If you have dependents, young or old, that rely on you to support them financially, then life insurance can be a great tool to help ensure their needs are taken care of, especially in the event of your passing. If the unexpected or eventual does happen, and you pass away, your beneficiaries will receive a tax-free lump sum payment that can help alleviate some or all of their financial hardships.  

Depending upon the type of life insurance plans you have in place, you may use your insurance policy to pay for future expenses, like a mortgage or a child’s education; or it could be used as a means of retirement income or paying off your final (funereal/interment) expenditures.      

WHAT WE CAN DO FOR YOU

Our Life Insurance Planning service reviews your financial situation, as well as your life’s goals, and puts an insurance plan in place that best helps you meet those objectives. Our insurance specialists have a range of insurance plans that they might recommend, including:

  • Term Life Insurance: When proposing a life insurance plan for individuals and families, our team of insurance specialists will review your personal goals and financial circumstances, and make appropriate insurance protection recommendations. In the case of young families, for instance, a Term Life Insurance policy might be a fitting choice.

    A Term Life Insurance policy has a fixed term, and comes with lower premium rates than permanent life products. Because these products pay out a death benefit if a policy holder dies during the currency of the term, it is ideal for parents with young children looking for financial protection until the kids turn a certain age, say 20 or 25.

  • Permanent Life Insurance: After taking your personal financial situation into consideration, our advisors may recommend a Permanent Life Insurance policy. These products provide insurance coverage for the duration that you are alive – that’s why they are sometimes referred to as Whole Life insurance. Though they cost more (in terms of higher premiums), your beneficiaries are guaranteed to receive a payout upon your passing. 

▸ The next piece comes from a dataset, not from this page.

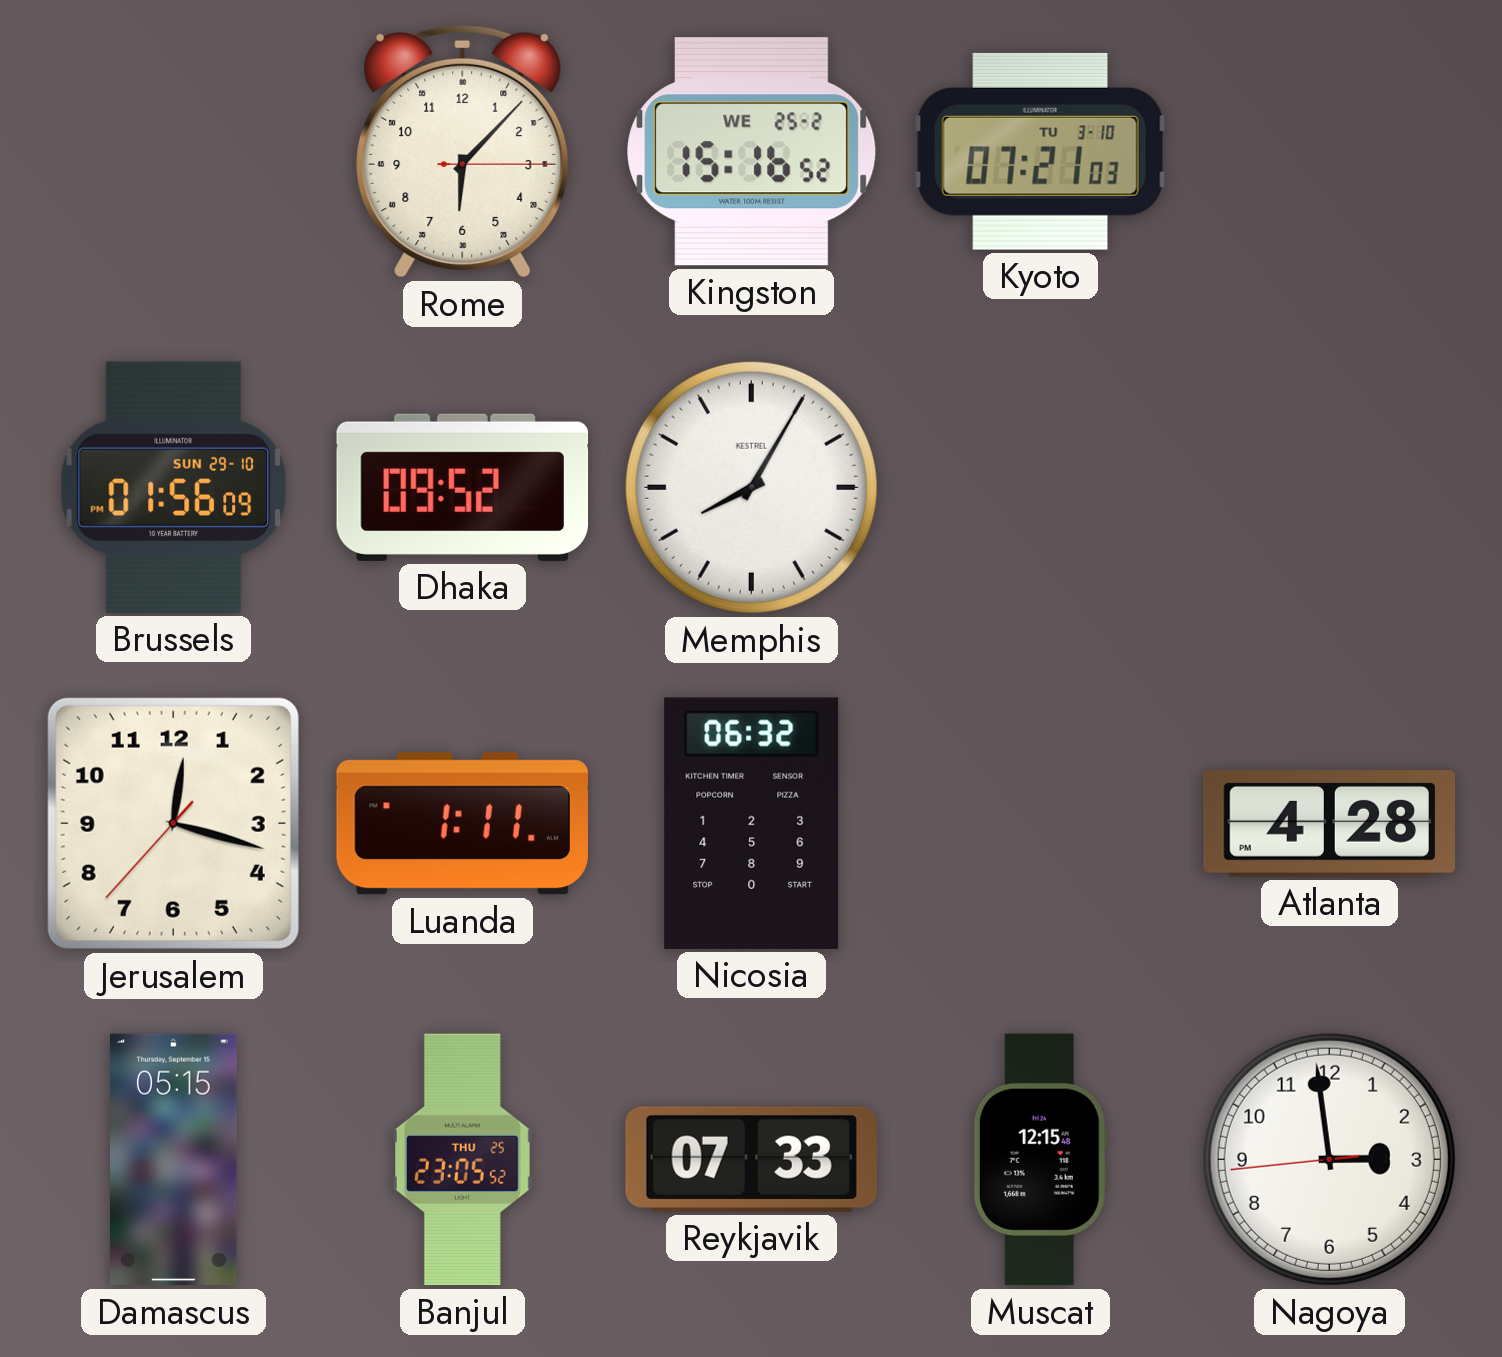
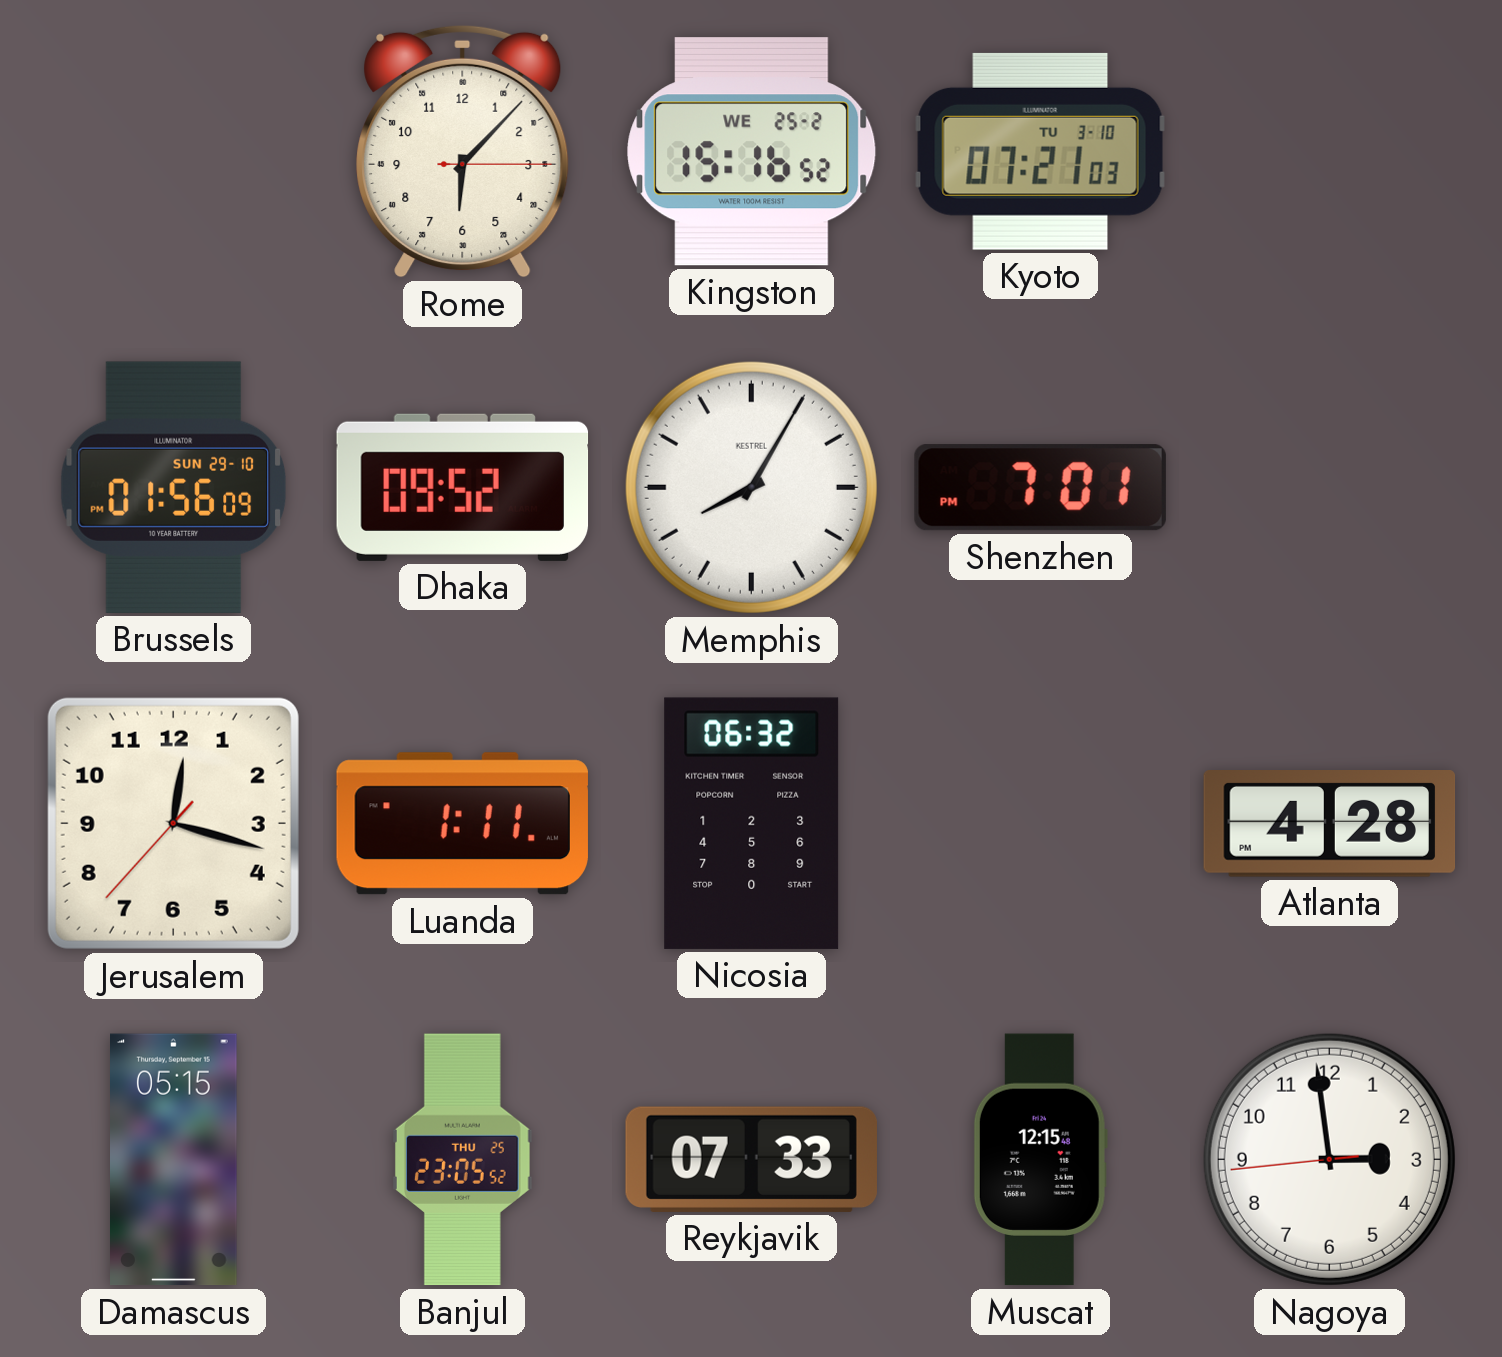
Shenzhen: none -> 7:01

    Depending on the type of policy selected, you may be able to cancel your policy prematurely, and receive partial premium refunds. If it makes financial sense, our advisors may even recommend opting for a Permanent Life Insurance policy that allows policy holders to pay premiums, albeit larger ones than normally applicable, for a defined period (15 years, 25 years), instead of making life-long payments.

  • Participating Life Insurance: These are products similar to Whole Life insurance, but policyholders may also be entitled – though not always guaranteed - to receive dividends. Holders may use those dividends to enhance coverage, apply them against premiums or receive them in cash.    

  • Universal Life Insurance: Universal Life Insurance is a more “flexible” version of permanent life policies. They allow protection while facilitating savings. Policyholders choose a guaranteed amount of death payout they would like beneficiaries to receive. Premiums paid in excess of insurance cost are entitled to earn interest and dividends through a variety of tax-preferred vehicles.